ECLI:NL:RBZLY:2010:BM1527
Rechtbank Zwolle-Lelystad
- Eerste aanleg - meervoudig
- J.H.M. Hesseling
- A. Oosterveld
- J.J. Szauer-Bos
- Rechtspraak.nl
Ontslag van ambtenaar op grond van artikel 8:3 CAR/UWO en de toepassing van hoofdstuk 10d
In deze zaak gaat het om het beroep van eiser tegen het besluit van het college van burgemeester en wethouders van Steenwijkerland, waarbij hem met ingang van 1 oktober 2008 eervol ontslag is verleend op grond van artikel 8:3 van de CAR/UWO. Eiser had bezwaar gemaakt tegen dit ontslag, maar het college verklaarde het bezwaar ongegrond. Eiser heeft vervolgens beroep ingesteld bij de rechtbank, die de zaak op 2 maart 2010 heeft behandeld. Eiser was in persoon aanwezig, bijgestaan door zijn gemachtigde, terwijl de verweerder werd vertegenwoordigd door B.G.M. Heuver en mr. M.J. Kragten.

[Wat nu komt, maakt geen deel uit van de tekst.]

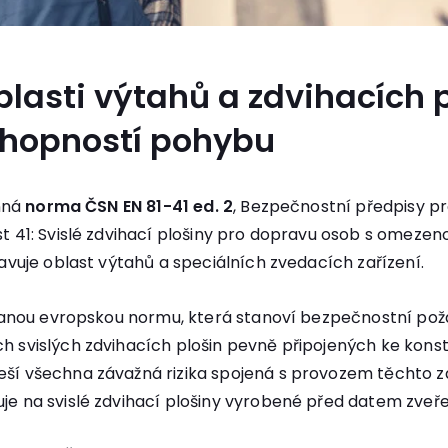
lasti výtahů a zdvihacích 
hopností pohybu
inná
norma ČSN EN 81-41 ed. 2
, Bezpečnostní předpisy pr
t 41: Svislé zdvihací plošiny pro dopravu osob s omeze
ravuje oblast výtahů a speciálních zvedacích zařízení.
ovanou evropskou normu, která stanoví bezpečnostní po
h svislých zdvihacích plošin pevně připojených ke kons
í všechna závažná rizika spojená s provozem těchto zař
e na svislé zdvihací plošiny vyrobené před datem zveř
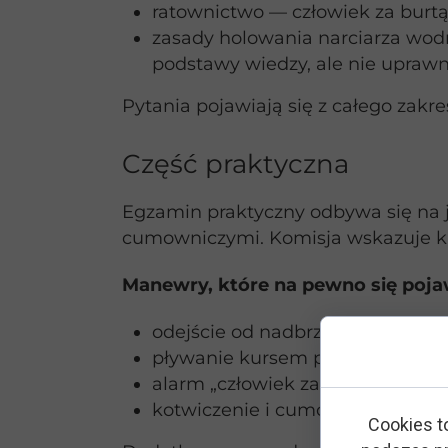
ratownictwo — człowiek za burt
zasady holowania narciarza wodn
podstawy wiedzy, ale nie uprawn
Pytania pojawiają się z całego zak
Część praktyczna
Egzamin praktyczny odbywa się n
cumowniczymi. Komisja wskazuje 
Manewry, które na pewno się poja
odejście od nadbrzeża i dojście 
pływanie kursem prostym i cyrku
alarm „człowiek za burtą"
kotwiczenie i cumowanie w róż
Cookies t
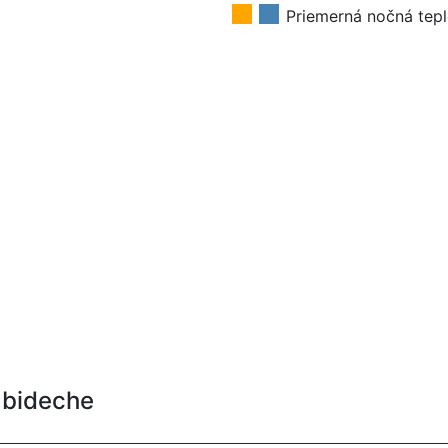
Priemerná nočná tepl
abideche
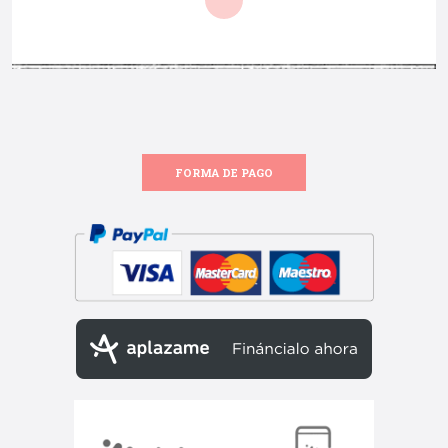
FORMA DE PAGO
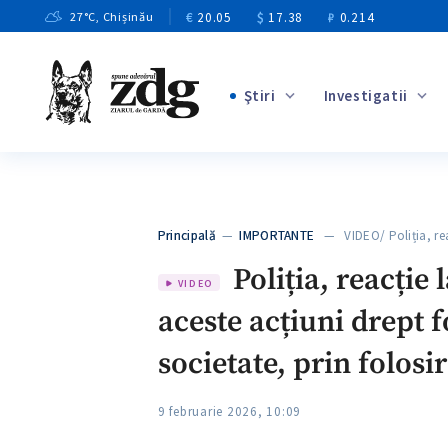
€
20.05
$
17.38
₽
0.214
27
°C
, Chișinău
Ştiri
Investigatii
+4
+1
+13
+10
Principală
—
IMPORTANTE
— VIDEO/ Poliția, rea
+3
Poliția, reacție
VIDEO
aceste acțiuni drept 
societate, prin folosir
9 februarie 2026, 10:09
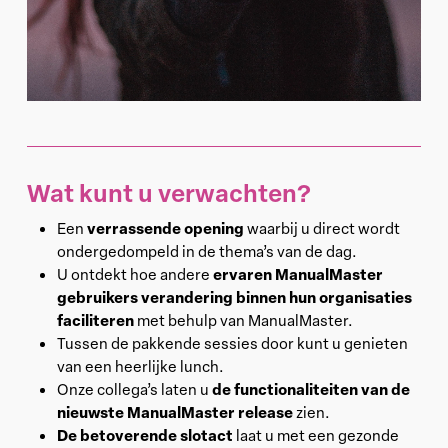
Wat kunt u verwachten?
verrassende opening
Een
waarbij u direct wordt
ondergedompeld in de thema’s van de dag.
ervaren ManualMaster
U ontdekt hoe andere
gebruikers verandering binnen hun organisaties
faciliteren
met behulp van ManualMaster.
Tussen de pakkende sessies door kunt u genieten
van een heerlijke lunch.
de functionaliteiten van de
Onze collega’s laten u
nieuwste ManualMaster release
zien.
De betoverende slotact
laat u met een gezonde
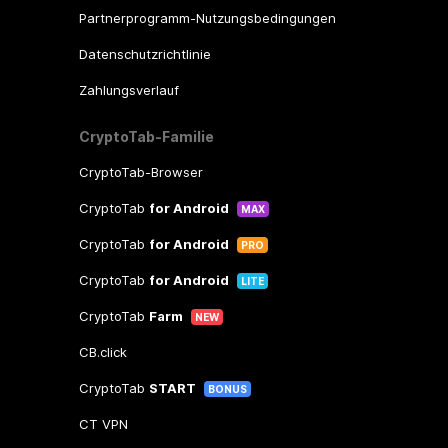
Partnerprogramm-Nutzungsbedingungen
Datenschutzrichtlinie
Zahlungsverlauf
CryptoTab-Familie
CryptoTab-Browser
CryptoTab
for Android
MAX
CryptoTab
for Android
PRO
CryptoTab
for Android
LITE
CryptoTab
Farm
NEW
CB.click
CryptoTab
START
BONUS
CT VPN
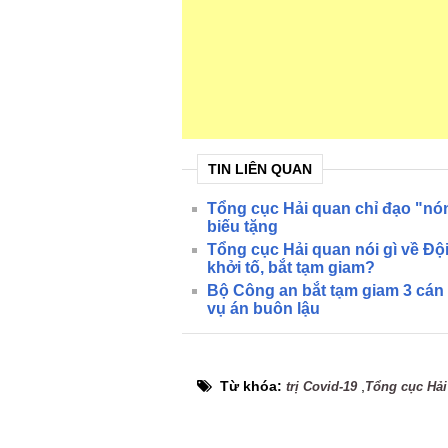
TIN LIÊN QUAN
Tổng cục Hải quan chỉ đạo "nón
biếu tặng
Tổng cục Hải quan nói gì về Độ
khởi tố, bắt tạm giam?
Bộ Công an bắt tạm giam 3 cán
vụ án buôn lậu
Từ khóa:
,
trị Covid-19
Tổng cục Hải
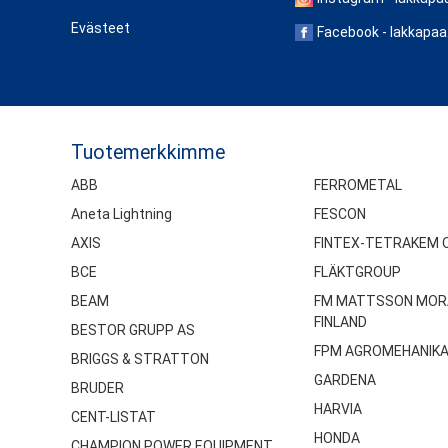
Evästeet
Facebook - lakkapaa
Tuotemerkkimme
ABB
FERROMETAL
Aneta Lightning
FESCON
AXIS
FINTEX-TETRAKEM 
BCE
FLÄKTGROUP
BEAM
FM MATTSSON MOR
FINLAND
BESTOR GRUPP AS
FPM AGROMEHANIK
BRIGGS & STRATTON
GARDENA
BRUDER
HARVIA
CENT-LISTAT
HONDA
CHAMPION POWER EQUIPMENT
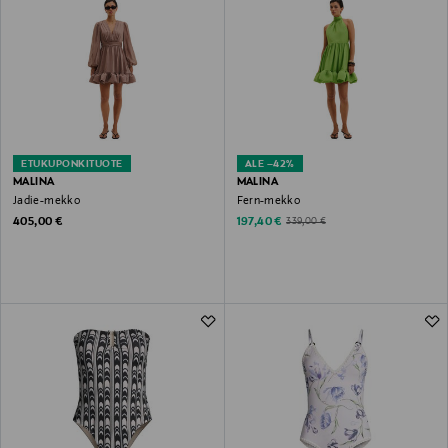
ETUKUPONKITUOTE
ALE –42%
MALINA
MALINA
Jadie-mekko
Fern-mekko
Original Price
Discounted Price
Original Price
405,00 €
197,40 €
339,00 €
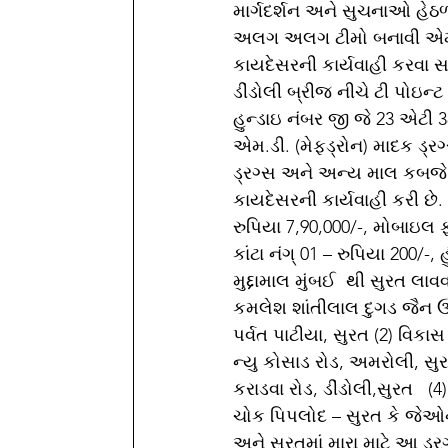
માર્ગદર્શન અને સુચનાઓ હેઠળ
અલગ અલગ ટીમો બનાવી એમ.ડી.
કાયદેસરની કાર્યવાહી કરવા સા
ડીંડોલી બ્રીજ નીચે ટી પોઇન
હુન્ડાઇ નંબર જી જે 23 એટી 
એમ.ડી. (મેફ્ડ્રોન) માદક ડ્રગ
ડ્રગ્સ અને અન્ય માલ કબજે
કાયદેસરની કાર્યવાહી કરી છે. મ
રુપિયા 7,90,000/-, મોબાઇલ 
કાંટા નંગ્ 01 – રુપિયા 200/-
મુદ્દામાલ મુંબઈ  થી સુરત લાવ
કમલેશ શાંતીલાલ દુગડ જૈન ઉમ
પર્વત પાટીયા, સુરત (2) વિકાસ 
ન્યુ કોસાડ રોડ, અમરોલી, સુરત
કરાડવા રોડ, ડીંડોલી,સુરત   (
ચોક પિપલોદ – સુરત કે જેઓની 
અને સુરતમાં મારા માટે આ ડ્ર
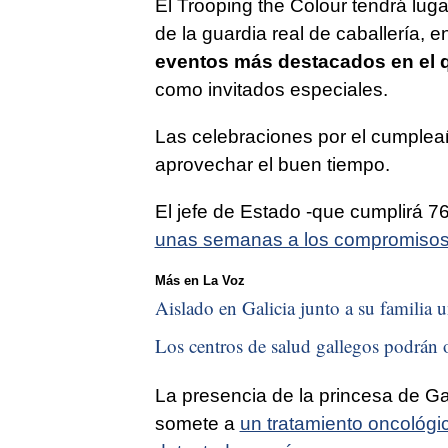
El Trooping the Colour tendrá luga
de la guardia real de caballería, 
eventos más destacados en el que
como invitados especiales.
Las celebraciones por el cumpleañ
aprovechar el buen tiempo.
El jefe de Estado -que cumplirá 
unas semanas a los compromisos
Más en La Voz
Aislado en Galicia junto a su familia u
Los centros de salud gallegos podrán o
La presencia de la princesa de Ga
somete a
un tratamiento oncológi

De rechtbank heeft in haar overwegingen vastgesteld dat het bestreden besluit in rechte kan worden gehandhaafd. De rechtbank oordeelt dat het college zich terecht op het standpunt heeft gesteld dat de bepalingen in hoofdstuk 10d van de CAR/UWO niet onverkort van toepassing zijn op het ontslag van eiser. De rechtbank verwijst naar een brief van het Landelijk Overleg Gemeentelijke Arbeidsvoorwaarden (LOGA) waarin aanvullende afspraken zijn gemaakt over de invoering van hoofdstuk 10d van de CAR/UWO. De rechtbank concludeert dat de tijd die eiser vóór 1 juli 2008 aan reïntegratieactiviteiten heeft besteed, meegeteld kan worden bij de duur van de reïntegratiefase.
De rechtbank komt tot de conclusie dat verweerder voldoende inspanningen heeft geleverd om eiser te herplaatsen, ondanks dat eiser moeilijk bemiddelbaar is vanwege zijn leeftijd en handicap. De rechtbank oordeelt dat het ontslag op grond van artikel 8:3 van de CAR/UWO rechtmatig is verleend, en dat er geen aanleiding is voor een proceskostenveroordeling. Het beroep van eiser wordt ongegrond verklaard.